Thanks, but how do I know if he aspirates? Dumb question, what is aspirate?


----------



## StaceyRosado (Oct 5, 2007)

gets fluid in his lungs 


If he aspirates he will cough and cough like you would if you have water or juice go down "the wrong pipe" - its the bodies response to the drowning feeling. 

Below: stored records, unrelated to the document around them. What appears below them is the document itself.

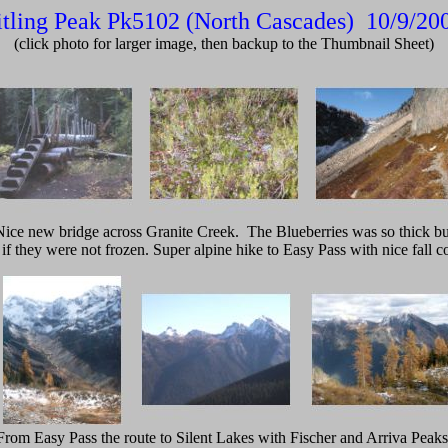
tling Peak Pk5102 (North Cascades) 10/9/2
(click photo for larger image, then backup to the Thumbnail Sheet)
Nice new bridge across Granite Creek. The Blueberries was so thick bu
 if they were not frozen. Super alpine hike to Easy Pass with nice fall co
From Easy Pass the route to Silent Lakes with Fischer and Arriva Peaks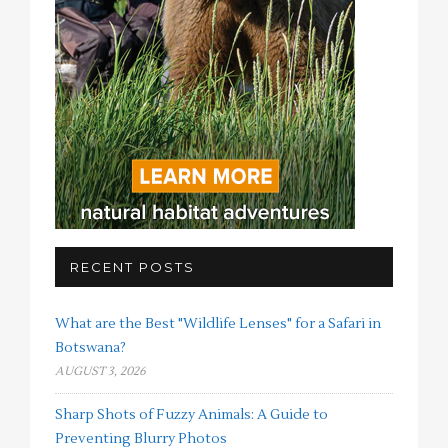
RECENT POSTS
What are the Best "Wildlife Lenses" for a Safari in
Botswana?
AUGUST 3, 2026
Sharp Shots of Fuzzy Animals: A Guide to
Preventing Blurry Photos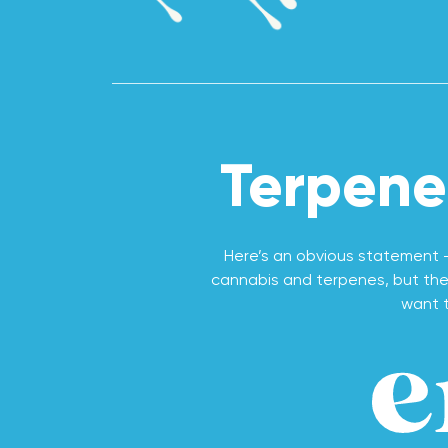
Terpene
Here’s an obvious statement 
cannabis and terpenes, but they
want t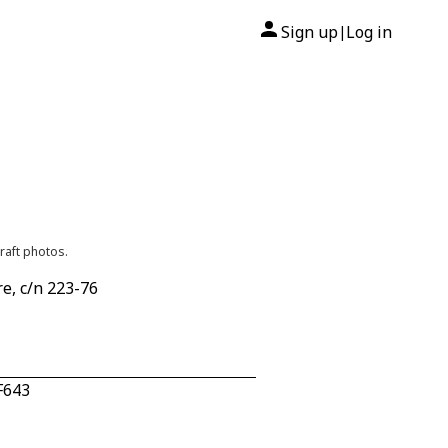
Sign up
Log in
|
raft photos.
e, c/n 223-76
F643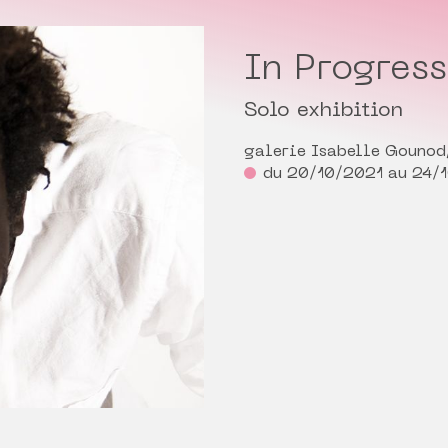
In Progres
Solo exhibition
galerie Isabelle Gounod,
du 20/10/2021 au 24/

It will be a different cough. If that does happen then you will want to watch him for signs of aspirated pneumonia


----------



## AngelGoats (Jan 28, 2010)

Ok, thanks so much, I love this site!


----------



## jdgray716 (Aug 8, 2008)

You could also use a smaller nipple or a nipple with a smaller hole for now and that should slow him down some.


----------



## AngelGoats (Jan 28, 2010)

That is what I was planning, I am running to the feed store this afternoon! Thanks!


----------



## toth boer goats (Jul 20, 2008)

I agree with the others...make sure the hole isn't to big....it allows to much to come out at once and that is when coughing can occur .... :hug:


----------



## dvfreelancer (Aug 15, 2009)

It's not unusual for Sweet Pea to cough once in a while after a bottle, she even hiccups sometimes. Trying to slow her down just makes her more determined and makes feeding more of chore. She'll start ramming the bottle if it doesn't come out fast enough to suit her.


----------



## AngelGoats (Jan 28, 2010)

I just wanted to say thanks, got new nipples with smaller holes, more frtustating for him, but no more coughing! Thanks!


----------



## KW Farms (Jun 21, 2008)

Great! Yeah, not uncommon for bottle kids to do that...they just get so excited about their food. lol


----------



## wayne&bernice (Jul 19, 2012)

YES!! My little goat Hollie does that every time she feeds. She's about 4-5 weeks old, and she coughs 2-4 times after eating and it sounds like she's got phlegm. Is that also because she's getting to much milk at once?? Help-Im so worried!!:


----------



## DixiesMomma (Feb 6, 2014)

I have a 1 week old preemie Nigerian dwarf baby. And she coughs during and after bottle feeding as well. A friend who raises goats told me to "burp" her on her side by her lung and she would cough stuff up. But she use to only respond on her right side and now its both sides and more frequent. Is this normal?


----------



## ksalvagno (Oct 6, 2009)

No. She is getting milk in her lungs. What nipple are you using?


----------